Patients

Patients

Enanta applies its chemistry-driven approach and drug discovery capabilities to developing small molecule cures for viral infections and liver diseases impacting the highest at-risk patient populations. Long before the SARS-CoV-2 pandemic engulfed the world, Enanta always believed that the most profoundly beneficial impact to improve health is to address long-standing gaps in drug development R&D that have inadequately addressed the prevention and treatment of infectious diseases. Enanta’s commitment to ‘reach high’ on behalf of the most at-risk patients has been unyielding. Through our collaboration with AbbVie, we helped discover two cures for hepatitis C and today have novel, potential cures under development for infections of respiratory syncytial virus, SARS-CoV-2 and hepatitis B virus. At Enanta, we are building a leading treatment portfolio for viral respiratory infections. To learn more about participation in Enanta clinical trials, please see below.

Clinical Trials

Enanta is committed to the development of novel treatments for viral infections and liver diseases for patients with serious medical conditions. Enanta has active clinical trial programs in respiratory syncytial virus (RSV) and SARS-CoV-2 (COVID-19).

If you are interested in learning more about Enanta’s current and future clinical trials, please contact: patientinfo@enanta.com

Through clinical trials we are advancing novel therapeutics for significant respiratory infections.

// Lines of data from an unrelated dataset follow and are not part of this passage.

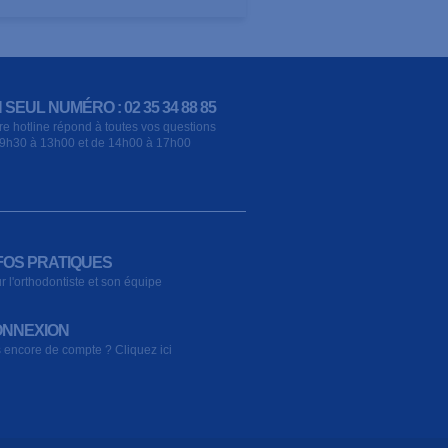
 SEUL NUMÉRO : 02 35 34 88 85
re hotline répond à toutes vos questions
9h30 à 13h00 et de 14h00 à 17h00
FOS PRATIQUES
r l'orthodontiste et son équipe
NNEXION
 encore de compte ? Cliquez ici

Respiratory Syncytial Virus

SARS-CoV-2

Therapeutic: EDP-235, in clinical development as a potential treatment for COVID-19

Trial Status: Actively Recruiting

Trial Information: EDP-235 is currently enrolling patients in a randomized, double-blind, placebo-controlled, first-in-human study to evaluate the safety, tolerability, and pharmacokinetics of single ascending doses and multiple ascending doses, and the effect of food on EDP-235 pharmacokinetics, in healthy participants.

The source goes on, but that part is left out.